Wednesday, 20 May 2020

Long time hiker, first time gardener

Connecting with nature has never been hard for me. I'm one of the lucky people who had access to a car for most of my life and so could get out of the city and into less developed areas relatively frequently. I grew up with a small woodland next to my house and ran around it barefoot as a child, watching ferns unfold and picking huckleberries in the springtime. I then went to a university based in a rural area, where walks in the woods were part of everyday life, and as an adult I've been exploring the hiking trails that the UK has to offer for years now.

Connecting to nature on a trail means seeing panoramas you've never seen, encountering wild animals you wouldn't see in your back yard, marvelling over trees as tall as skyscrapers or witnessing the power of the oceans as they erode the rocks on which you stand. But what happens when you can't make that connection anymore? What happens when you're told to stay at home, to stick to your suburban neighbourhood in the Fens of East Anglia, as flat as flat can be?

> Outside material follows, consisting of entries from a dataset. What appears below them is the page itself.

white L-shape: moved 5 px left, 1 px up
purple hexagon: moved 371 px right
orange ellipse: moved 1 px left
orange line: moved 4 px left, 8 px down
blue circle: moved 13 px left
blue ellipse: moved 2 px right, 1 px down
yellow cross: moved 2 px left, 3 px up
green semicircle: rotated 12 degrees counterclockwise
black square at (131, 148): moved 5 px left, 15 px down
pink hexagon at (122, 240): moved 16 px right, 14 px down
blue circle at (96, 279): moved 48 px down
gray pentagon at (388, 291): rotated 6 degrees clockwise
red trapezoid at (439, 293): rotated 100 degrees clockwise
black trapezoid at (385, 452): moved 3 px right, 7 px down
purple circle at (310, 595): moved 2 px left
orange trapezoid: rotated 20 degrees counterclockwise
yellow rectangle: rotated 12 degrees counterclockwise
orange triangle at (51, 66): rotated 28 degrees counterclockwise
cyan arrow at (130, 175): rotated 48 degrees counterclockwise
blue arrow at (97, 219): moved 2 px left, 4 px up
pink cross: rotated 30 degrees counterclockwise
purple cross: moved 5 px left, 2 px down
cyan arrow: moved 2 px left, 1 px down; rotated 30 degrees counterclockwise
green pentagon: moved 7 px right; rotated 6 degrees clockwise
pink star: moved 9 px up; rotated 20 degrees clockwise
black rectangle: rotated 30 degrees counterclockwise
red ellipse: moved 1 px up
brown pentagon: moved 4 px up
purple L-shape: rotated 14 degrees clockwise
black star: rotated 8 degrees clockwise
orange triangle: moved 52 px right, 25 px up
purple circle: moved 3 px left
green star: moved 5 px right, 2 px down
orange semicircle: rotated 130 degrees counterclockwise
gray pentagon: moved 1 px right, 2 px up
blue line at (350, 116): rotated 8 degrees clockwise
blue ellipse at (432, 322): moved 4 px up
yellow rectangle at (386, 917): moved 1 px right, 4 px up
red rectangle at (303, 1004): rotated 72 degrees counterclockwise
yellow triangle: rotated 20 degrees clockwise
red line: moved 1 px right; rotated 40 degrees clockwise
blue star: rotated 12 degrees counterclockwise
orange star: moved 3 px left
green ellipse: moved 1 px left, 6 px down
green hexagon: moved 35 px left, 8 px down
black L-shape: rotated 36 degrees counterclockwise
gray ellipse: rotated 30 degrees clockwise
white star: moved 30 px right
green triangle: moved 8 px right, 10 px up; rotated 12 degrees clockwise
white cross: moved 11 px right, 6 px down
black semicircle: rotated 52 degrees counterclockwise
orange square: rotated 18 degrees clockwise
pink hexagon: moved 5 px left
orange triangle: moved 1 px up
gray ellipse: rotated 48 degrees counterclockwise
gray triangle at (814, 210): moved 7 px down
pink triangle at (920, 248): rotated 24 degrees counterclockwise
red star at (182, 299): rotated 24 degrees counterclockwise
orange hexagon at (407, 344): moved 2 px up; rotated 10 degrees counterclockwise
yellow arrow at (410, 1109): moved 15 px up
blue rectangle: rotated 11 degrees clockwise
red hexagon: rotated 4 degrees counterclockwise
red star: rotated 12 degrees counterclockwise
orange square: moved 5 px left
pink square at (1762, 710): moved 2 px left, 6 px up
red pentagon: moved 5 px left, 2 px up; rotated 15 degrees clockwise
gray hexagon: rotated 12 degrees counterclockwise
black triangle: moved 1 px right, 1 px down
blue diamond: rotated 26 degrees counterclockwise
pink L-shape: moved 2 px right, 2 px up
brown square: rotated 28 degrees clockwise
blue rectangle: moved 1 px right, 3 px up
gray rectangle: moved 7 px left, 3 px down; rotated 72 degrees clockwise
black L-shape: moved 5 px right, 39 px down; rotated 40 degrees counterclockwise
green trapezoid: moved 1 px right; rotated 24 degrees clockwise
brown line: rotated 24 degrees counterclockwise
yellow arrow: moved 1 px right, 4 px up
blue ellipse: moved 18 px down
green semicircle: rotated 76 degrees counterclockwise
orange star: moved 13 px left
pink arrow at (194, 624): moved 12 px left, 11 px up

I'm still counting myself lucky. I live in a house with a modest garden that we had just remodelled, so we've had a lot of planting and painting and prepping to do before it's ready for summer. This project has really saved my mental health during this time. It's physical, it's outdoors, and there's measurable progress, not to mention a steep learning curve.



I've planted a bed with hellebore and ferns that reminds me of my beloved Pacific Northwest woodlands, and another with bulbs that will bloom at different times of year in shades of purple. I've planted strawberries, blueberries and a little herb garden outside the kitchen door, and my partner is tending a vegetable patch using the guide Veg in One Bed. Already we've harvested several salads and about a dozen radishes, and we're looking forward to supplementing our meals with vegetables we've grown at home for the first time in my adult life. There is something so gratifying about that, perhaps not as much as climbing a mountain and seeing the view from the top, but still, gardening rewards patience with a feeling of deep satisfaction.

But for those who don't have a garden of their own, there are still ways of connecting with nature, whether it's identifying the trees in your local park using the Woodland Trust Tree ID app, learning the names of flowers you walk past with the Seek app, or becoming an urban botany teacher by writing the names of plants on the sidewalk in chalk. I am thoroughly enjoying the efforts of those doing the latter on the More Than Weeds Twitter account, as it's helping me connect with nature in a totally unexpected way. Lately I've been looking more closely at the flowers and plants growing out of pavements and brick walls all around me as I take my daily walks around my neighbourhood.
Of course I am sad about the situation in the world, for the sake of all those suffering and for my own more petty disappointments; in an alternate timeline I was to be hiking the West Highland Way with my brother and sister-in-law right now. But this has been a chance for me to connect with nature in a new way, by growing my own food and by learning the names of the unassuming but beautiful plants that make their homes in our built environment when given half a chance. Our urban obsession with tidiness is robbing us of miniature meadows all around us and I hope that after this we will be a little less quick with the lawn mower on verges and in parks. Nature thrives when we leave it alone, even in the most built-up of places.